Lalage, io so qual sogno ti sorge dal cuore profondo,
so quai perduti beni l’occhio tuo vago segue.
L’ ora presente è in vano, non fa che percuotere e fugge
sol nel passato è il bello, sol ne la morte è il vero.
Pone l'ardente Clio su ’l monte de’ secoli il piede
robusto, e canta, ed apre l’ali superbe al cielo.
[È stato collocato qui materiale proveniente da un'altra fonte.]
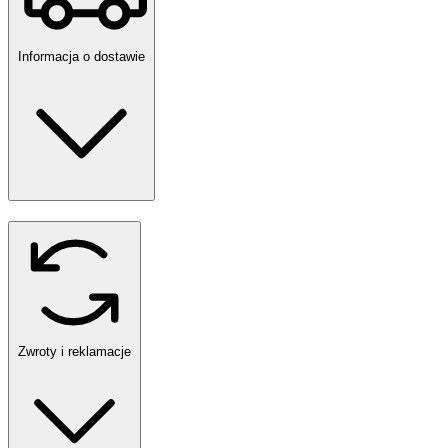
Informacja o dostawie
Zwroty i reklamacje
Sotto di lei volante si scuopre ed illumina l’ampio
cimitero del mondo, ridele in faccia il sole
De l’età nuova, strofe, pensier de’ miei giovini anni,
volate omai secure verso gli antichi amori;
Volate pe’ cieli, pe’ cieli sereni, a la bella
isola risplendente di fantasia ne’ mari.
Ivi poggiati a l’aste Sigfrido ed Achille alti e biondi
erran cantando lungo il risonante mare:
Dà fiori a quello Ofelia sfuggita al pallido amante,
dal sacrificio a questo Ifïanassa viene.
Sotto una verde quercia Rolando con Ettore parla.
sfolgora Durendala d’oro e di gemme al sole:
Mentre al florido petto richiamasi Andromache il figlio,
Alda la bella, immota, guarda il feroce sire.
Conta re Lear chiomato a Edippo errante sue pene,
con gli occhi incerti Edippo cerca la Sfinge ancora:
la pia Cordelia chiama – Deh, o bianca Antigone, vieni!
vieni, o greca sorella! Cantiam la pace a i padri.
Elena e Isotta vanno pensose per l’ombra de i mirti.
il vermiglio tramonto ride a le chiome d’oro:
Elena guarda l’onde: re Marco ad Isotta le braccia
apre, ed il biondo capo su la gran barba cade.
Con la regina scota su ’l lido nel lume di luna
sta Clitennestra: tuffan le bianche braccia in mare,
e il mar rifugge gonfio di sangue fervido: il pianto
de le misere echeggia per lo scoglioso lido.
Oh lontana a le vie dei duri mortali travagli
isola de le belle, isola de gli eroi,
Isola de’ poeti! Biancheggia l’oceano d’intorno,
volano uccelli strani per il purpureo cielo.
Passa crollando i lauri l’immensa sonante epopea
come turbin di maggio sopra ondeggianti piani;
O come quando Wagner possente mille anime intona
a i cantanti metalli; trema agli umani il core.
Ah, ma non ivi alcuno de’ nuovi poeti mai surse,
se non tu forse, Shelley, spirito di titano
entro virginee forme: dal divo complesso di Teti
Sofocle a volo tolse te fra gli eroici cori.
O cuor de’ cuori, sopra quest’urna che freddo ti chiude
odora e tepe e brilla la primavera in fiore.
O cuor de’ cuori, il sole divino padre ti avvolge
de’ suoi raggianti amori, povero muto cuore.
Fremono freschi i pini per l’aura grande di Roma:
tu dove sei, poeta del liberato mondo?
Tu dove sei? m’ ascolti? Lo sguardo mio umido fugge
oltre l’aurelïana cerchia su ’l mesto piano.